▸ **Raw data**:
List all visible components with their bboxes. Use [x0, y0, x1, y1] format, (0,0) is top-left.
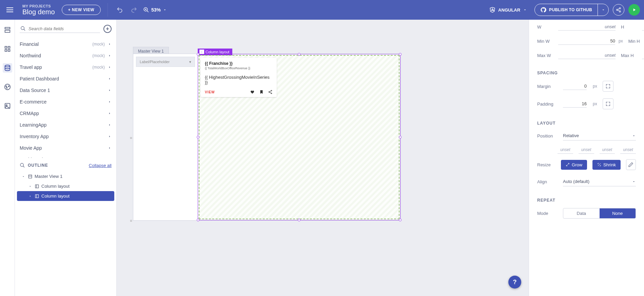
data-source-name: Movie App [20, 145, 108, 151]
tree-label: Column layout [41, 184, 70, 189]
publish-button[interactable]: PUBLISH TO GITHUB [535, 4, 598, 16]
chevron-right-icon [108, 146, 112, 150]
align-select[interactable]: Auto (default) [563, 177, 636, 186]
h-input[interactable] [642, 23, 644, 31]
mock-badge: (mock) [92, 53, 105, 58]
offset-top[interactable]: unset [558, 146, 573, 154]
bookmark-icon[interactable] [259, 90, 264, 94]
tree-item-master[interactable]: Master View 1 [17, 171, 114, 181]
offset-left[interactable]: unset [620, 146, 636, 154]
data-source-name: Dashboard Data [20, 157, 108, 158]
maxw-label: Max W [537, 53, 555, 58]
data-source-item[interactable]: E-commerce [15, 96, 116, 108]
data-source-name: Northwind [20, 53, 92, 58]
rail-layouts[interactable] [3, 25, 12, 35]
maxw-input[interactable] [558, 52, 616, 59]
svg-rect-12 [8, 47, 10, 49]
chevron-right-icon [108, 111, 112, 115]
svg-line-7 [618, 8, 620, 10]
new-view-button[interactable]: + NEW VIEW [62, 5, 101, 15]
data-source-item[interactable]: Travel app(mock) [15, 61, 116, 73]
shrink-button[interactable]: Shrink [592, 160, 621, 170]
padding-expand-button[interactable] [603, 98, 613, 109]
expand-icon [605, 84, 611, 89]
chevron-right-icon [108, 158, 112, 158]
offset-bottom[interactable]: unset [600, 146, 615, 154]
publish-dropdown-button[interactable] [598, 4, 608, 16]
data-source-name: Travel app [20, 64, 92, 70]
data-source-item[interactable]: Financial(mock) [15, 38, 116, 50]
placeholder-dropdown[interactable]: Label/Placeholder ▾ [136, 57, 195, 67]
data-source-item[interactable]: Data Source 1 [15, 85, 116, 96]
tree-item-column-2[interactable]: Column layout [17, 191, 114, 201]
main-menu-button[interactable] [4, 4, 16, 16]
data-search[interactable] [20, 24, 100, 33]
layout-title: LAYOUT [537, 113, 636, 128]
tree-item-column-1[interactable]: Column layout [17, 181, 114, 191]
grow-button[interactable]: Grow [561, 160, 587, 170]
collapse-all-link[interactable]: Collapse all [89, 163, 112, 168]
share-icon [616, 7, 621, 13]
artboard[interactable]: Label/Placeholder ▾ ↑ Column layout {{ F… [133, 54, 401, 221]
rail-assets[interactable] [3, 101, 12, 111]
padding-input[interactable] [563, 100, 587, 108]
outline-title: OUTLINE [28, 163, 86, 168]
project-heading: MY PROJECTS Blog demo [22, 4, 55, 16]
redo-button[interactable] [129, 5, 139, 15]
svg-rect-13 [5, 50, 7, 52]
mode-data[interactable]: Data [563, 208, 600, 218]
resize-edit-button[interactable] [626, 159, 636, 170]
margin-expand-button[interactable] [603, 81, 613, 92]
framework-selector[interactable]: ANGULAR [486, 5, 530, 15]
heart-icon[interactable] [250, 90, 255, 94]
card-view-button[interactable]: VIEW [205, 90, 215, 94]
data-source-item[interactable]: Patient Dashboard [15, 73, 116, 85]
svg-point-4 [619, 7, 621, 9]
w-input[interactable] [558, 23, 616, 31]
select-parent-icon[interactable]: ↑ [199, 50, 204, 54]
svg-rect-30 [35, 195, 38, 198]
data-source-item[interactable]: Northwind(mock) [15, 50, 116, 61]
data-source-item[interactable]: LearningApp [15, 119, 116, 131]
help-button[interactable]: ? [508, 276, 521, 289]
search-input[interactable] [28, 26, 99, 31]
rail-theme[interactable] [3, 82, 12, 92]
spacing-title: SPACING [537, 62, 636, 77]
w-label: W [537, 24, 555, 30]
svg-point-32 [271, 90, 272, 91]
rail-data[interactable] [3, 63, 12, 73]
svg-rect-26 [28, 175, 32, 178]
svg-line-36 [270, 92, 271, 93]
design-canvas[interactable]: Master View 1 Label/Placeholder ▾ ↑ Colu… [117, 20, 529, 296]
publish-label: PUBLISH TO GITHUB [549, 7, 592, 12]
data-source-item[interactable]: Inventory App [15, 131, 116, 142]
preview-button[interactable] [628, 4, 640, 16]
selected-column-layout[interactable]: {{ Franchise }} {{ TotalWorldBoxOfficeRe… [198, 54, 401, 220]
chevron-right-icon [108, 54, 112, 58]
rail-components[interactable] [3, 44, 12, 54]
maxh-input[interactable] [642, 52, 644, 59]
view-icon [28, 174, 33, 179]
margin-input[interactable] [563, 82, 587, 90]
search-icon [20, 26, 26, 31]
data-source-list[interactable]: Financial(mock)Northwind(mock)Travel app… [15, 36, 116, 158]
minw-input[interactable] [558, 37, 615, 45]
data-source-item[interactable]: Dashboard Data [15, 154, 116, 158]
add-data-source-button[interactable]: + [103, 25, 112, 33]
offset-right[interactable]: unset [579, 146, 594, 154]
tree-label: Master View 1 [35, 174, 62, 179]
repeat-title: REPEAT [537, 190, 636, 205]
share-icon[interactable] [268, 90, 273, 94]
data-source-item[interactable]: Movie App [15, 142, 116, 154]
svg-line-23 [24, 29, 25, 31]
github-icon [540, 7, 546, 13]
project-title: Blog demo [22, 8, 55, 16]
zoom-control[interactable]: 53% [143, 7, 167, 13]
undo-button[interactable] [115, 5, 125, 15]
position-select[interactable]: Relative [563, 131, 636, 141]
mode-none[interactable]: None [600, 208, 636, 218]
data-source-item[interactable]: CRMApp [15, 108, 116, 119]
share-button[interactable] [613, 4, 624, 16]
card-preview[interactable]: {{ Franchise }} {{ TotalWorldBoxOfficeRe… [201, 58, 277, 97]
zoom-value: 53% [151, 7, 161, 13]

▸ **Task directions**: For each line in the data that holds the word "publish", copy the line.

▸ **Written answer**:
publish-button[interactable]: PUBLISH TO GITHUB [535, 4, 598, 16]
publish-dropdown-button[interactable] [598, 4, 608, 16]
publish-label: PUBLISH TO GITHUB [549, 7, 592, 12]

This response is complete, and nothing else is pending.